When the pandemic hit, concerns about L.A.’s unsheltered homeless population — the largest in the country — led to federal funding to place people in protective housing programs, reduce shelter density, conduct contact tracing for COVID and prioritize vaccinations for homeless people. The hope was that the pandemic would have no worse impact among the homeless than among the general population.
Teams from the LA County Department of Public Health, however, tallied 256 COVID-related deaths among an estimated 52,000 people experiencing homelessness, or PEH, between January 1, 2020, and November 1, 2021.
“This work shows that COVID-19, like many infectious diseases, is what we call a ‘housing-sensitive condition’,” said co-author Benjamin Henwood, a professor at the USC Suzanne Dworak-Peck School of Social Work. “More aggressive housing and homelessness prevention interventions are needed to mitigate these conditions.”
Researchers have long suspected that homelessness exacerbates health disparities and accelerates the normal aging of the body, reducing life expectancy by up to two decades.
“COVID-19 is a disease that feeds on older populations, but age is just a number,” Kuhn said. “We have long thought that prolonged experience of homelessness accelerates the normal aging of the body by perhaps 10 to 15 years. Unhoused people who are age 50-54 had about the same mortality risks as 65-69 year olds in the general population. This is deeply troubling, especially in light of a possible new wave of COVID-19 cases.”
Researchers used data from clinician reports, death certificates, medical examiner reports and vital records. Confirmed COVID deaths included those with a positive COVID test and either COVID listed as a cause of death on a death certificate or the date of death occurring within 60 days of the first confirmed test (and up to 90 days if the patient was intubated). Sudden or unexpected deaths due to violence, drug overdose, and other factors were excluded.
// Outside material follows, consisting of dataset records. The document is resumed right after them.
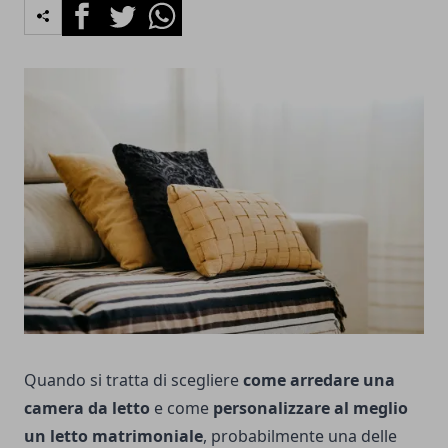
Facebook
Twitter
Whatsapp
Quando si tratta di scegliere
come arredare una
camera da letto
e come
personalizzare al meglio
un letto matrimoniale
, probabilmente una delle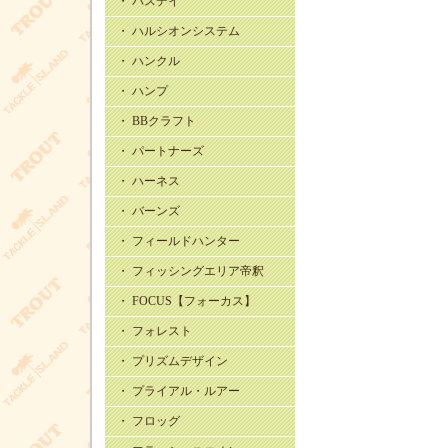
・ バスデイ
・ ハルシオンシステム
・ ハンクル
・ ハンプ
・ BBクラフト
・ パートナーズ
・ ハーネス
・ バーンズ
・ フィールドハンター
・ フィッシングエリア帝釈
・ FOCUS【フォーカス】
・ フォレスト
・ プリズムデザイン
・ プライアル・ルアー
・ フロッグ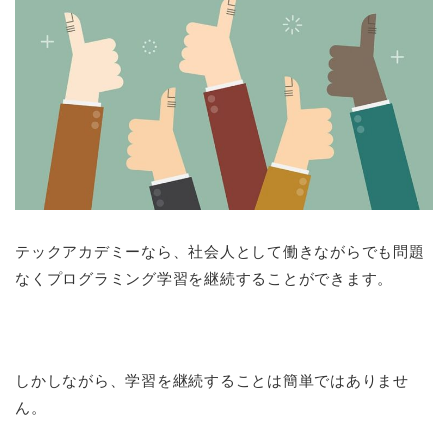
テックアカデミーなら、社会人として働きながらでも問題
なくプログラミング学習を継続することができます。
しかしながら、学習を継続することは簡単ではありませ
ん。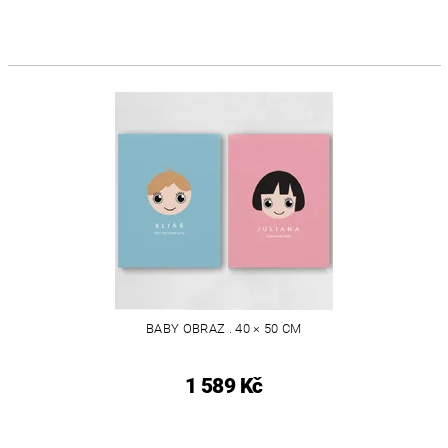
BABY OBRAZ . 40 × 50 CM
1 589 Kč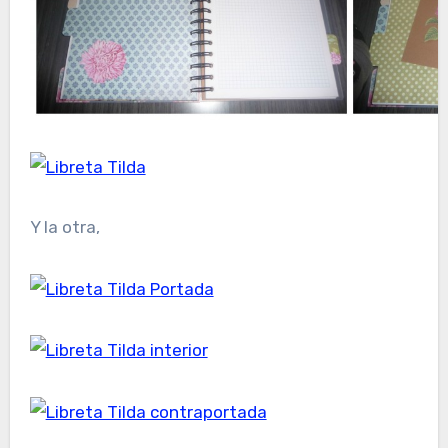
Y la otra,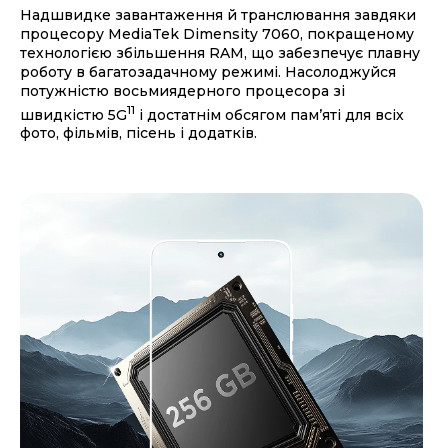
Надшвидке завантаження й транслювання завдяки
процесору MediaTek Dimensity 7060, покращеному
технологією збільшення RAM, що забезпечує плавну
роботу в багатозадачному режимі. Насолоджуйся
потужністю восьмиядерного процесора зі
11
швидкістю 5G
і достатнім обсягом пам’яті для всіх
фото, фільмів, пісень і додатків.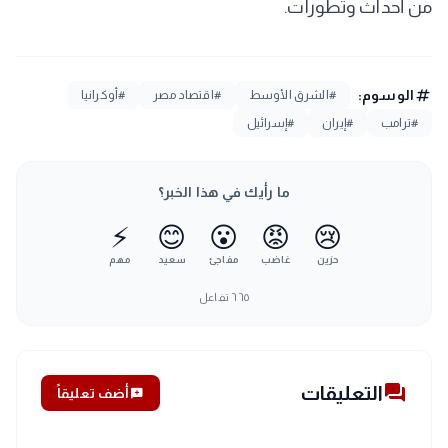
من أحداث وتطورات.
tag
الوسوم:
#الشرق الأوسط
#اقتصاد مصر
#أوكرانيا
#ترامب
#إيران
#إسرائيل
ما رأيك في هذا الخبر؟
⚡
😊
😮
😡
😢
حزين
غاضب
مفاجئ
سعيد
مهم
٦٦٥
تفاعل
forum
التعليقات
add_comment
أضف تعليقاً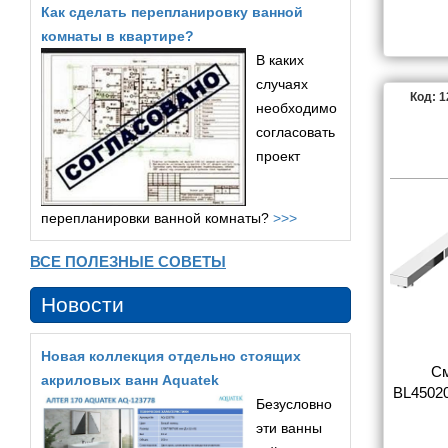
Как сделать перепланировку ванной
комнаты в квартире?
В каких
случаях
Код: 
необходимо
согласовать
проект
перепланировки ванной комнаты?
>>>
ВСЕ ПОЛЕЗНЫЕ СОВЕТЫ
Новости
Новая коллекция отдельно стоящих
См
акриловых ванн Aquatek
BL45020
Безусловно
С ВНУ
эти ванны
There were 50 deaths among women and 205 among men and one person did not fit either category; most occurred during the Delta variant surge of December 2020 to February 2021. Among those who died: 62 Black, 122 Hispanic and 55 white individuals.
“While homelessness dramatically increases the risks for each group, we can’t ignore how high the risks already were for housed Black and Hispanic populations,” said Natalie Porter, a recent UCLA MPH graduate who led the study.